9. The method and apparatus for generating images of text introduced into capsule networks as claimed in claim 1, wherein: the confrontation training method in the step 8 comprises the following steps: and respectively obtaining image implicit representation of the generated image and the real image through a convolutional neural network, simultaneously inputting corresponding text and class information, and outputting scores of image real degree, image and text matching degree and image and class information matching degree.

10. The method and apparatus for generating images of text introduced into capsule networks as claimed in claim 9, wherein: the class information is judged by constructing a classification capsule layer by utilizing a capsule network, and a module of an output vector is standardized for judging the class information, so that the entity classification performance in a generated image can be improved.

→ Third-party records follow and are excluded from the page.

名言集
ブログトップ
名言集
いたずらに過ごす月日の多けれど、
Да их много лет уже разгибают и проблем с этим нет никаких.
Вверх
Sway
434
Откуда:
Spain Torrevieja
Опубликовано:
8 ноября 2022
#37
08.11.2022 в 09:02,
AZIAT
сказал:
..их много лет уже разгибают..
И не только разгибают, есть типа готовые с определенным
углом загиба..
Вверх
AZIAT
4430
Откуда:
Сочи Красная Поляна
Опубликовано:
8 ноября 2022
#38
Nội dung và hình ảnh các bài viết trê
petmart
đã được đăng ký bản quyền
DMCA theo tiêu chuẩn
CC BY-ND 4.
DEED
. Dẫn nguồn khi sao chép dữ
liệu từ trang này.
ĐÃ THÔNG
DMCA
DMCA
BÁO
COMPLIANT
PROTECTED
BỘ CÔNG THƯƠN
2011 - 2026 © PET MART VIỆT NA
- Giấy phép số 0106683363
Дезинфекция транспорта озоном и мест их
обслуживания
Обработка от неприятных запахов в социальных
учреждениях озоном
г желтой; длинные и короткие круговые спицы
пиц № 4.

11. The method and apparatus for generating images of texts introduced into capsule networks according to claim 1, wherein: in the step 9, a staged image generation method is adopted to generate pictures with higher resolution step by step, taking two-stage image generation as an example, in the first stage, a low-resolution picture is generated by using fusion hidden coding of text and class information; in the second stage, an attention mechanism is utilized to calculate the attention score of each sub-region of the image feature h obtained in the first stage and each word in the text coding of the word level obtained in the step 3, high-dimensional text-image mixed features are obtained through fusion and input into a high-resolution image generator as fusion hidden codes, the steps 7-8 are repeated, and the high-resolution image is generated while the generation difficulty is reduced by adopting a multi-stage generation scheme.

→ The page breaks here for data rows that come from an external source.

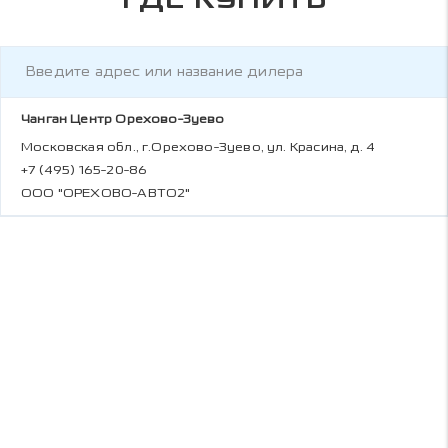
Чанган Центр Орехово-Зуево
Московская обл., г.Орехово-Зуево, ул. Красина, д. 4
+7 (495) 165-20-86
ООО "ОРЕХОВО-АВТО2"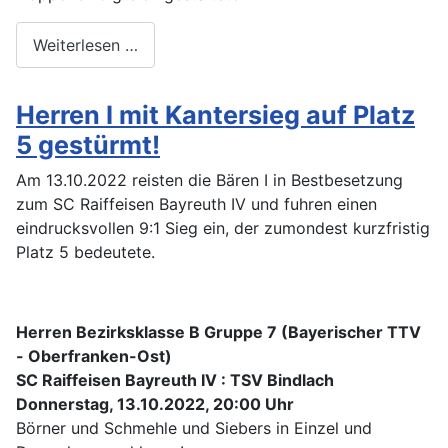
Weiterlesen …
Herren I mit Kantersieg auf Platz
5 gestürmt!
Am 13.10.2022 reisten die Bären I in Bestbesetzung
zum SC Raiffeisen Bayreuth IV und fuhren einen
eindrucksvollen 9:1 Sieg ein, der zumondest kurzfristig
Platz 5 bedeutete.
Herren Bezirksklasse B Gruppe 7 (Bayerischer TTV
- Oberfranken-Ost)
SC Raiffeisen Bayreuth IV : TSV Bindlach
Donnerstag, 13.10.2022, 20:00 Uhr
Börner und Schmehle und Siebers in Einzel und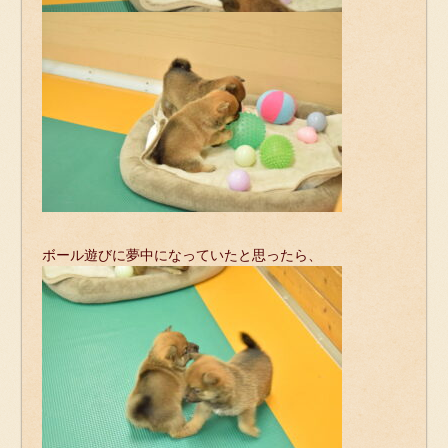
ボール遊びに夢中になっていたと思ったら、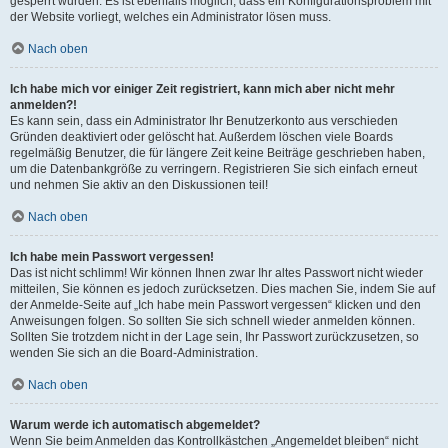
gesperrt wurden. Es ist ebenfalls möglich, dass ein Konfigurationsproblem mit
der Website vorliegt, welches ein Administrator lösen muss.
Nach oben
Ich habe mich vor einiger Zeit registriert, kann mich aber nicht mehr
anmelden?!
Es kann sein, dass ein Administrator Ihr Benutzerkonto aus verschieden
Gründen deaktiviert oder gelöscht hat. Außerdem löschen viele Boards
regelmäßig Benutzer, die für längere Zeit keine Beiträge geschrieben haben,
um die Datenbankgröße zu verringern. Registrieren Sie sich einfach erneut
und nehmen Sie aktiv an den Diskussionen teil!
Nach oben
Ich habe mein Passwort vergessen!
Das ist nicht schlimm! Wir können Ihnen zwar Ihr altes Passwort nicht wieder
mitteilen, Sie können es jedoch zurücksetzen. Dies machen Sie, indem Sie auf
der Anmelde-Seite auf „Ich habe mein Passwort vergessen“ klicken und den
Anweisungen folgen. So sollten Sie sich schnell wieder anmelden können.
Sollten Sie trotzdem nicht in der Lage sein, Ihr Passwort zurückzusetzen, so
wenden Sie sich an die Board-Administration.
Nach oben
Warum werde ich automatisch abgemeldet?
Wenn Sie beim Anmelden das Kontrollkästchen „Angemeldet bleiben“ nicht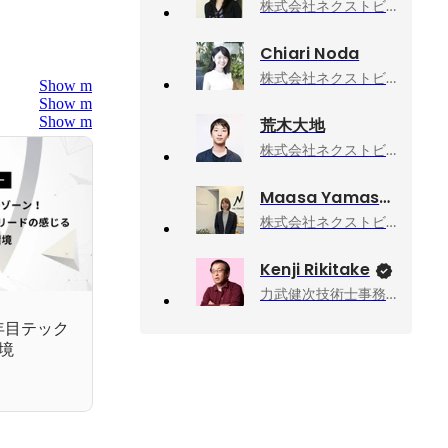
株式会社ネクストビート, 副社長 COO
Chiari Noda
株式会社ネクストビート, COO
Show more
Show more
Show more
荒木大地
株式会社ネクストビート, 人事企画、労務
Maasa Yamasaki
株式会社ネクストビート, メディア
Kenji Rikitake
力武健次技術士事務所, 所長
年目テック
境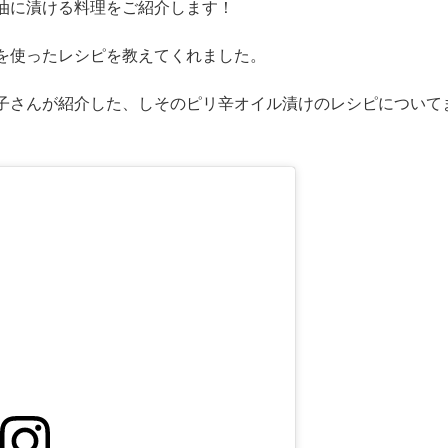
ども豊富です。
とも可能です。
油に漬ける料理をご紹介します！
を使ったレシピを教えてくれました。
子さんが紹介した、しそのピリ辛オイル漬けのレシピについて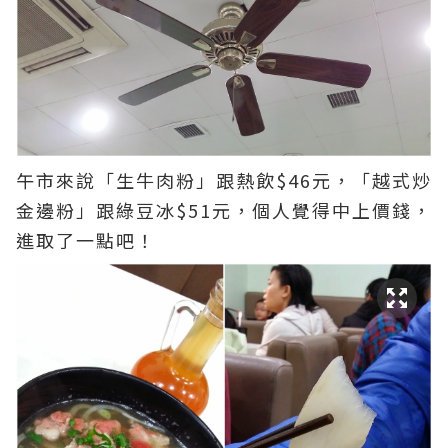
午市來說「生牛肉粉」跟熱飲$46元，「越式炒
金邊粉」跟綠豆冰$51元，個人覺得中上價錢，
進取了一點吧！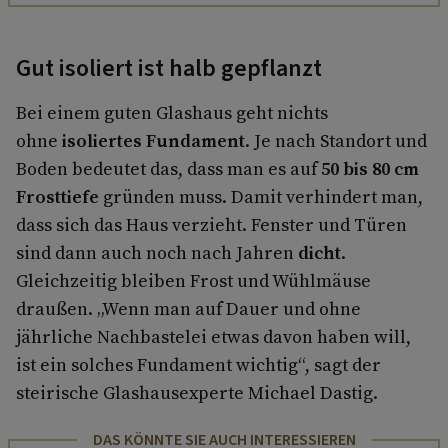
Gut isoliert ist halb gepflanzt
Bei einem guten Glashaus geht nichts
ohne
isoliertes Fundament
. Je nach Standort und
Boden bedeutet das, dass man es auf
50 bis 80 cm
Frosttiefe
gründen muss. Damit verhindert man,
dass sich das Haus verzieht. Fenster und Türen
sind dann auch noch nach Jahren
dicht
.
Gleichzeitig bleiben Frost und Wühlmäuse
draußen. „Wenn man auf Dauer und ohne
jährliche Nachbastelei etwas davon haben will,
ist ein solches Fundament wichtig“, sagt der
steirische Glashausexperte Michael Dastig.
DAS KÖNNTE SIE AUCH INTERESSIEREN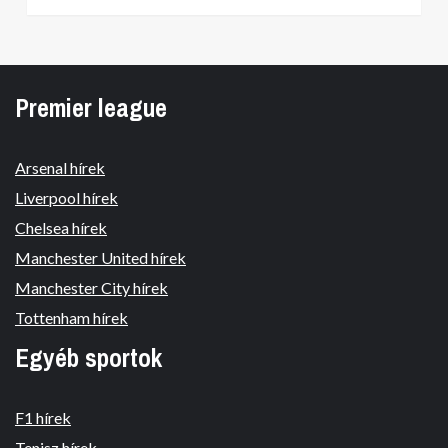
Premier league
Arsenal hírek
Liverpool hírek
Chelsea hírek
Manchester United hírek
Manchester City hírek
Tottenham hírek
Egyéb sportok
F1 hírek
Tenisz hírek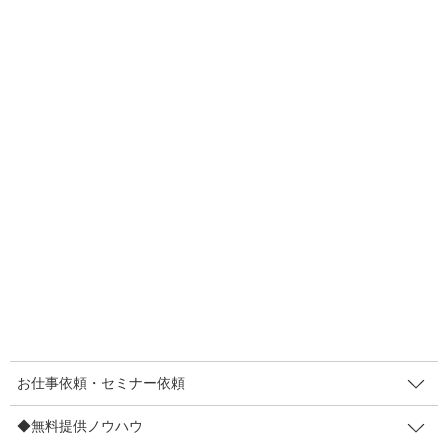
す。若い人見やすいパターンにしたいので、おじさ […]
F
T
E
共
a
wi
m
有
c
tt
ail
2020年5月30日
e
er
飲食店
b
飲食店・食べ物屋さん向け 昔ば
o
なし型販促動画制作秘話１
o
新しい販促動画のパッケージの制作を進めています(●´ω｀●)。飲
k
食店や食べ物屋さん、グルメ通販専用のパターン。まずプロトタ
イプの生贄になって下さったのは豊橋の麺遊庵さんの人気商品
「最強肉汁餃子」です。 日本むかし話のあの […]
F
T
E
共
a
wi
m
有
お仕事依頼・セミナー依頼
c
tt
ail
◆無料提供ノウハウ
e
er
人気メニュー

12. The method and apparatus for generating images of text introduced into capsule networks as claimed in claim 11, wherein: in the staged image generation network, where the resolution of the images generated in the first stage is 64 x 64, the resolution of the images generated in the second stage is 128 x 128, and the resolution of the images generated in the third stage is 256 x 256, the model may continue to be stacked.

13. The method and apparatus for generating images of text introduced into capsule networks as claimed in claim 1, wherein: in the step 10, the input of the test stage is text and its class labels, and the high-resolution image is generated in stages through the generator model obtained in the training stage.

14. A method and a device for generating an image by a text introduced into a capsule network are characterized in that: the device comprises:

the discriminator comprises an image semantic discriminator, a text semantic discriminator and a class information discriminator introduced into the capsule network, wherein the image semantic discriminator judges the correlation between the generated image and the real image; the text semantic discriminator judges the correlation between the generated image and the text; the class information discriminator introduced into the capsule network utilizes the capsule network to replace a full connection layer in the original discriminator, and the correlation between the generated image and the class information is judged better.